Records:

::::

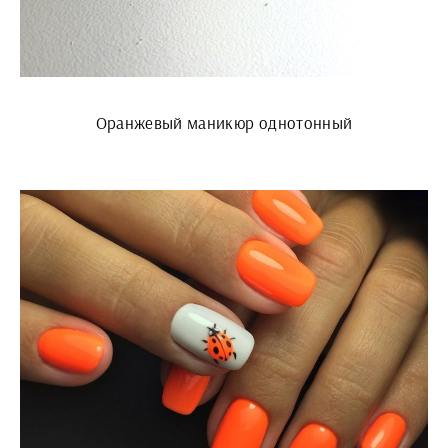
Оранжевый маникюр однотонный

::::

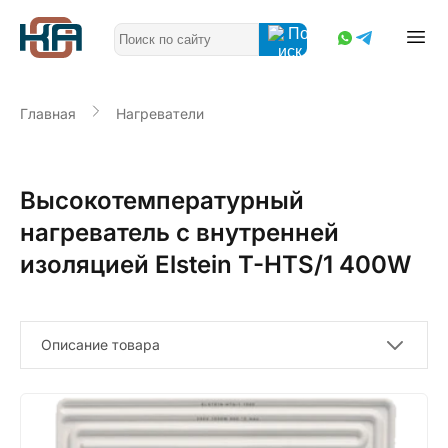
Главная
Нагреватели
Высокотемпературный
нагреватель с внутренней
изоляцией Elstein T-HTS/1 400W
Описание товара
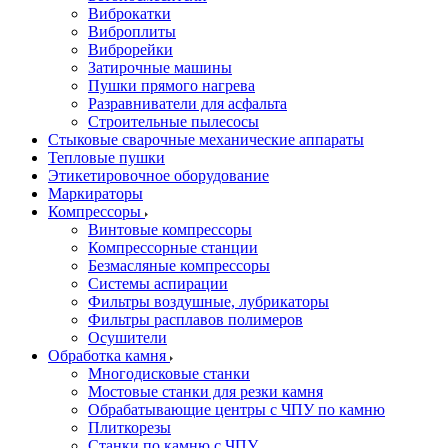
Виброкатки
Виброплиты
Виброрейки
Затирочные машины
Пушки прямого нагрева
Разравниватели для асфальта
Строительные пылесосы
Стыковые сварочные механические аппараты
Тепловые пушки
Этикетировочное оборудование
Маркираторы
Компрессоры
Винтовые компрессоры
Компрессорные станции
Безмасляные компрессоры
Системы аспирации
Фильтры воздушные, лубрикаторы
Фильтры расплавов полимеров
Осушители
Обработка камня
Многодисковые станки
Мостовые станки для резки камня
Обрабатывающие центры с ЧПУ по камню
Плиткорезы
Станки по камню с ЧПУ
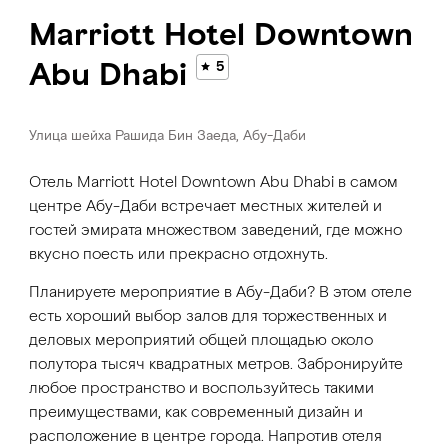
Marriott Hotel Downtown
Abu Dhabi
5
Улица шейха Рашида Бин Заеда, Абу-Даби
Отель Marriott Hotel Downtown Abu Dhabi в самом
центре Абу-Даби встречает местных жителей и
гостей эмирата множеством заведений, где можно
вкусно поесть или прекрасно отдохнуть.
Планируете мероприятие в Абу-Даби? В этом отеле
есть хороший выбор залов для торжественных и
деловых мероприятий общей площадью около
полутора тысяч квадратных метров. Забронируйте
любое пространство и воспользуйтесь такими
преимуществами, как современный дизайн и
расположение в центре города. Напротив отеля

::::

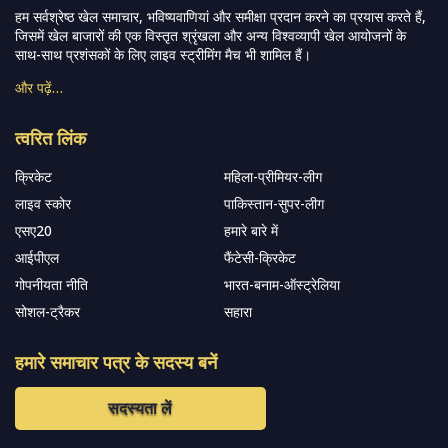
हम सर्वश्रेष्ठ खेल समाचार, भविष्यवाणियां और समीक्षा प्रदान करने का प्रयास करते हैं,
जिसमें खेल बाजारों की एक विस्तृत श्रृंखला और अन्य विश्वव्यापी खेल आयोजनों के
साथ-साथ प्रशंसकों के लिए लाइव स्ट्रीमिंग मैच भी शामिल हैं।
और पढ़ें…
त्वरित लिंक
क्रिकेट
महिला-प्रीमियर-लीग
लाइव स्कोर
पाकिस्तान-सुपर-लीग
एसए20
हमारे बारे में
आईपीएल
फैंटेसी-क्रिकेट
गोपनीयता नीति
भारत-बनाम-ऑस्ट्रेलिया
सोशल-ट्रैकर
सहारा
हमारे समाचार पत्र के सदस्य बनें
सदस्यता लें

::::

Task details:
Scan the listing above for the line that has "पाकिस्तान-सुपर-लीग", then copy exactly from that line through the line that has "सदस्यता लें".

Reply to the exercise:
पाकिस्तान-सुपर-लीग
एसए20
हमारे बारे में
आईपीएल
फैंटेसी-क्रिकेट
गोपनीयता नीति
भारत-बनाम-ऑस्ट्रेलिया
सोशल-ट्रैकर
सहारा
हमारे समाचार पत्र के सदस्य बनें
सदस्यता लें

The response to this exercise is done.